- Born: 20 September 1927 Lestrehoné, Ploudalmézeau, Brittany, France
- Died: 21 February 2014 (aged 86) Lestrehoné, Ploudalmézeau, Brittany, France
- Occupations: Farmer and politician
- Title: Mayor of Ploudalmézeau
- Term: 1961–2001
- Political party: Union for French Democracy

= Alphonse Arzel =

French politician (1927–2014)

Alphonse Arzel (20 September 1927 - 21 February 2014 in Ploudalmézeau, Finistère) was a French politician, a member of the French Senate representing the department of Finistère, mayor of Ploudalmézeau, and president of the Association of the mayors of Finistère (AMF 29).

==Career==
A farmer by profession, he made his political debut with the Christian Farmers Youth association Jeunesse agricole chrétienne (JAC). Elected mayor of Ploudalmézeau in 1961, he was re-elected five times until the French municipal elections of 2001, when he left politics and was succeeded by Marguerite Lamour.
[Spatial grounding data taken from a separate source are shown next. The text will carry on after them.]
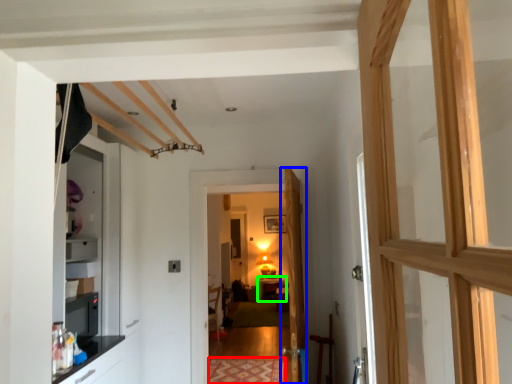 Question: Which object is positioned farthest from mat (highlighted by a red box)? Select from door (highlighted by a blue box) and table (highlighted by a green box).

Choices:
 (A) door
 (B) table

Answer: (B) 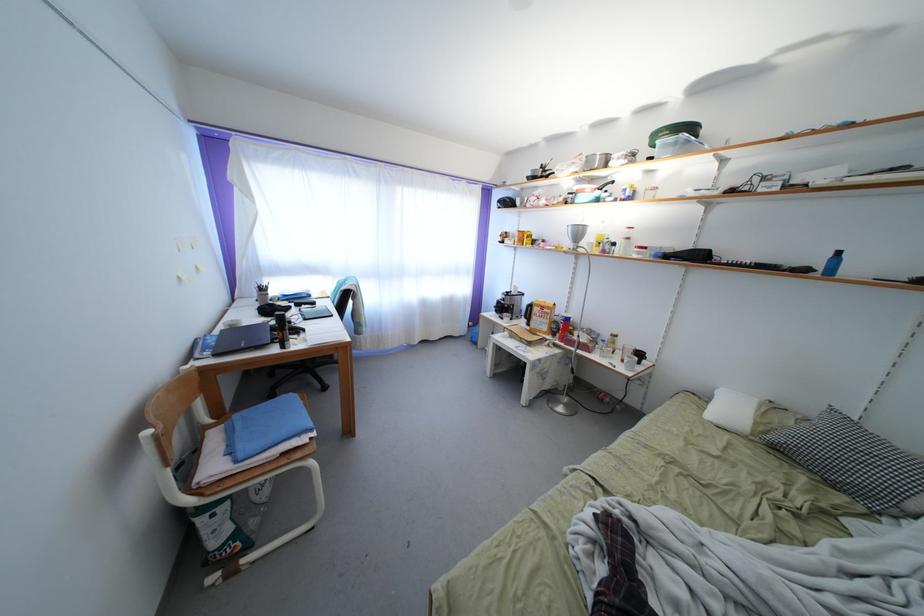 Where would you lift the white pillow? Please return your answer as a coordinate pair (x, y).

(855, 462) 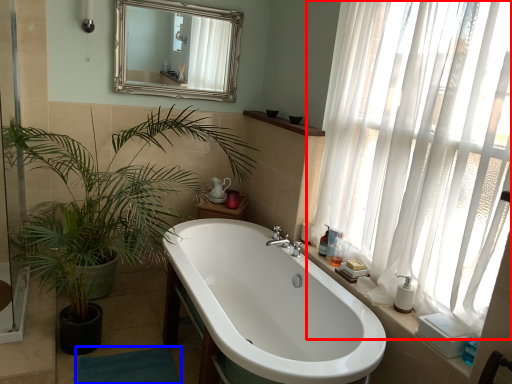 Question: Which object appears farthest to the camera in this image, curtain (highlighted by a red box) or bath mat (highlighted by a blue box)?

Choices:
 (A) curtain
 (B) bath mat

Answer: (B) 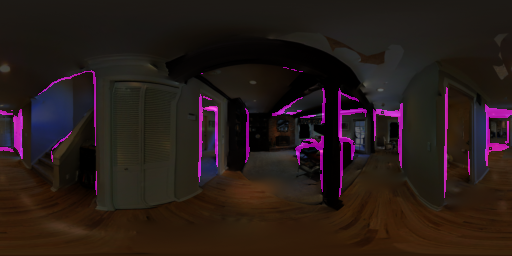 Where is `closet door`? The height and width of the screenshot is (256, 512). closet door is located at coordinates (155, 130). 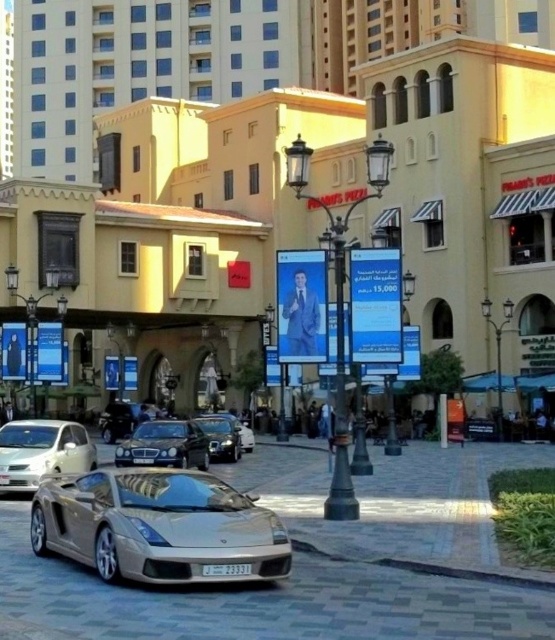 Question: Which point is farther from the camera taking this photo?

Choices:
 (A) (241, 449)
 (B) (115, 456)
 (C) (226, 448)
 (D) (9, 420)

Answer: (D)

Question: In this image, where is white glossy sedan at lower left located relative to silver metallic sports car at center?

Choices:
 (A) right
 (B) left

Answer: (B)

Question: Is shiny silver car at center above silver metallic sports car at center?

Choices:
 (A) no
 (B) yes

Answer: (B)

Question: Which point is closer to the camera taking this photo?

Choices:
 (A) (7, 435)
 (B) (118, 426)
 (C) (508, 74)

Answer: (A)

Question: Is matte yellow building at center wider than shiny silver car at center?

Choices:
 (A) yes
 (B) no

Answer: (A)

Question: Which point appears farthest from the camera in this image?

Choices:
 (A) pyautogui.click(x=52, y=467)
 (B) pyautogui.click(x=239, y=444)
 (C) pyautogui.click(x=512, y=179)

Answer: (C) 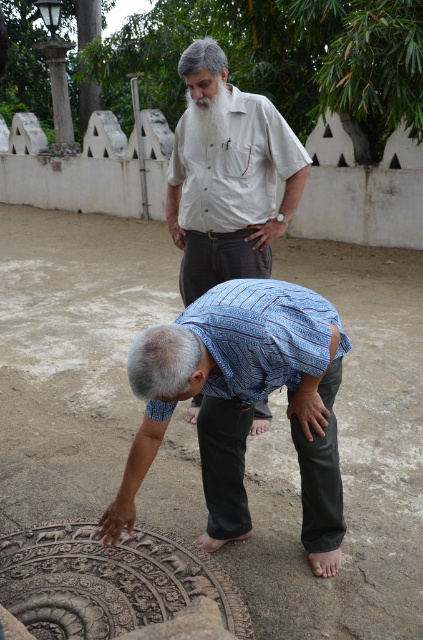 Consider the image. You are a maintenance worker who needs to lift the carved stone manhole cover at lower left and the white fluffy beard at upper center. Which object requires more physical strength to lift?

The carved stone manhole cover at lower left requires more physical strength to lift since it is bigger than the white fluffy beard at upper center.

You are a delivery person with a package that is 1 meter wide. You need to place it on either the carved stone manhole cover at lower left or the light beige cotton shirt at center. Based on their sizes, which surface can accommodate the package?

The carved stone manhole cover at lower left might be wider than the light beige cotton shirt at center, so it is more likely to accommodate the 1 meter wide package.

You are standing in the courtyard and see the carved stone manhole cover at lower left marked by point (346, 461). Can you step on it without moving your feet from their current position?

The carved stone manhole cover at lower left is marked by point (346, 461), so if your feet are already positioned at that point, you can step on it. However, if you need to move to reach that point, you would have to adjust your position first. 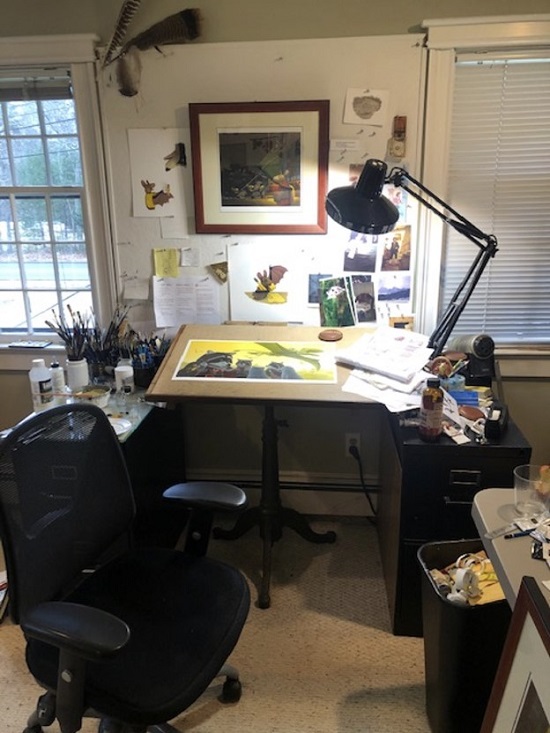 Locate an element on the screen. The width and height of the screenshot is (550, 733). computer chair, black is located at coordinates (170, 604). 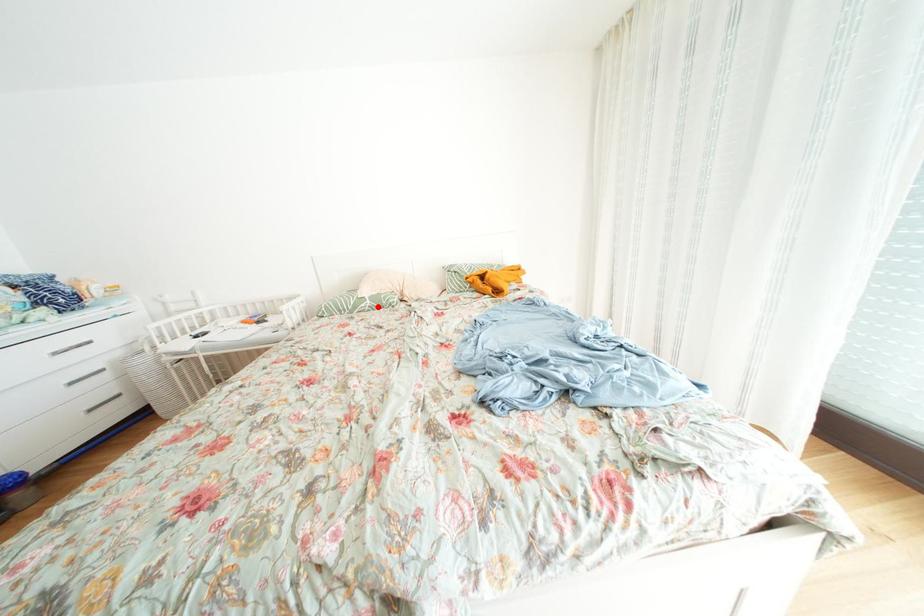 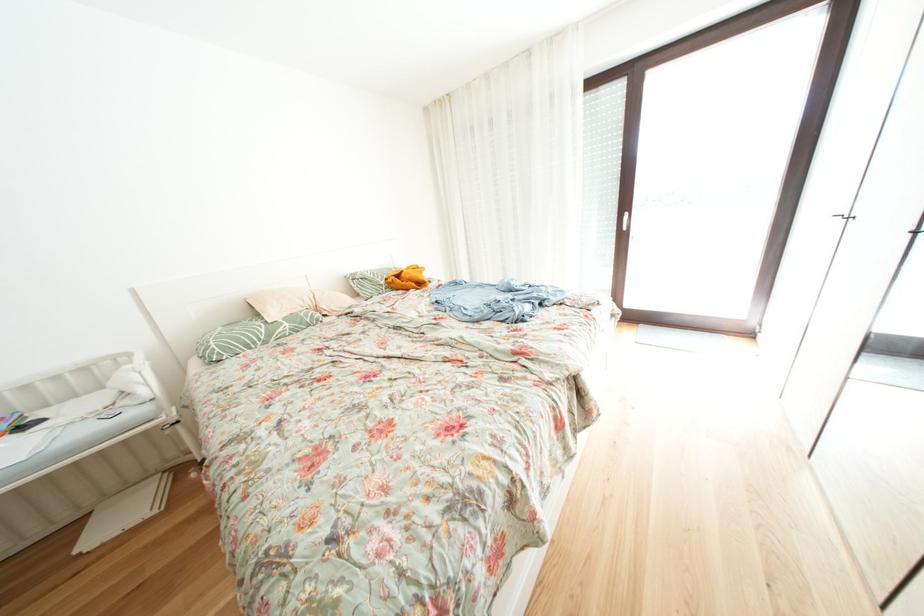 Locate, in the second image, the point that corresponds to the highlighted location in the first image.

(296, 329) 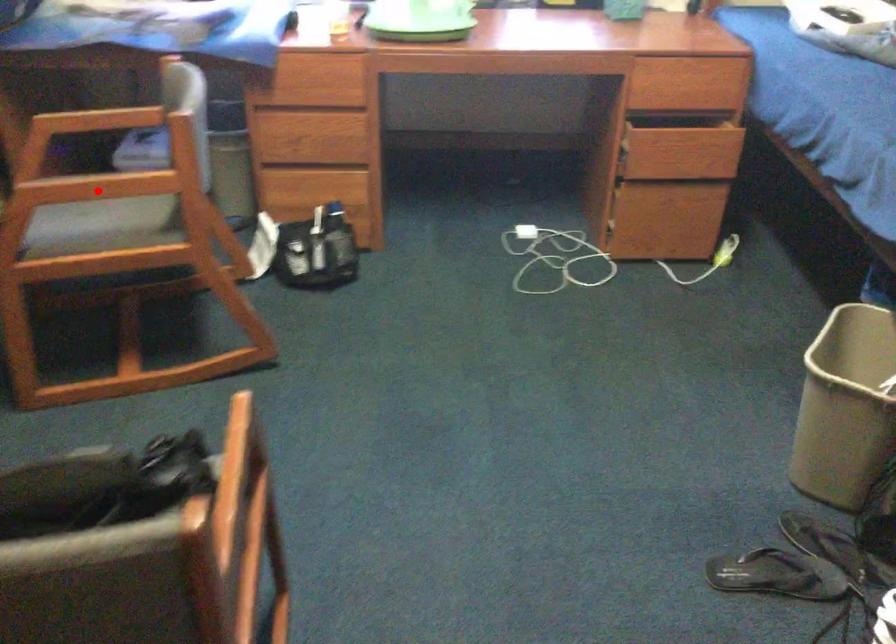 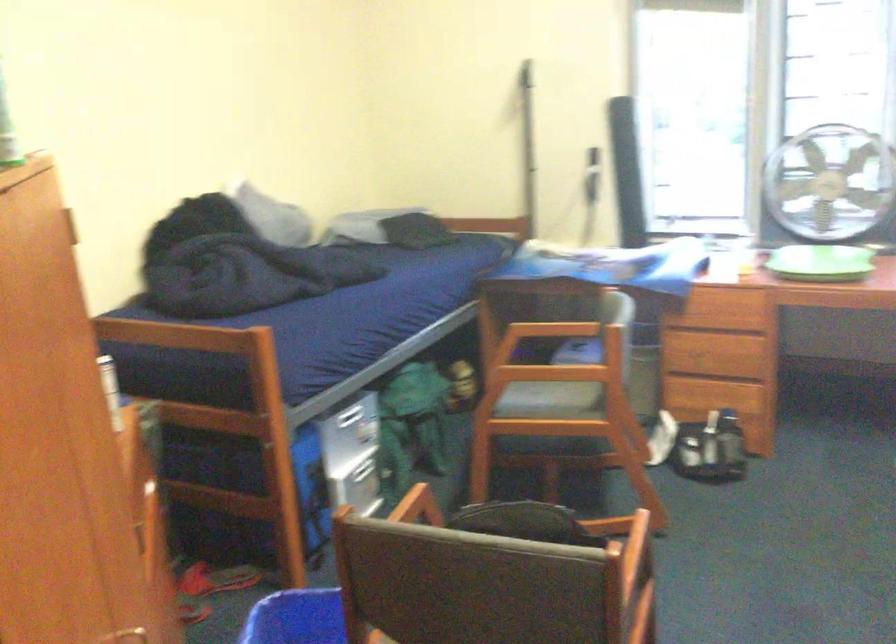 Question: I am providing you with two images of the same scene from different viewpoints. Given a red point in image1, look at the same physical point in image2. Is it:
In 1978, following the sinking of the Amoco Cadiz off the coast of Portsall (the port near Ploudalmézeau) and the resulting oil spill, he became an active advocate both on behalf of some ninety towns and villages along the contaminated coasts.

Arzel founded the Joint Union for the protection and conservation of the northwest coast of Brittany in 1980 (which became in 2000) and led the fight which was eventually resolved in 1992, after a trial in Chicago, USA, with Amoco being found at fault and required to pay compensation to the communities and individuals affected by the oil spill.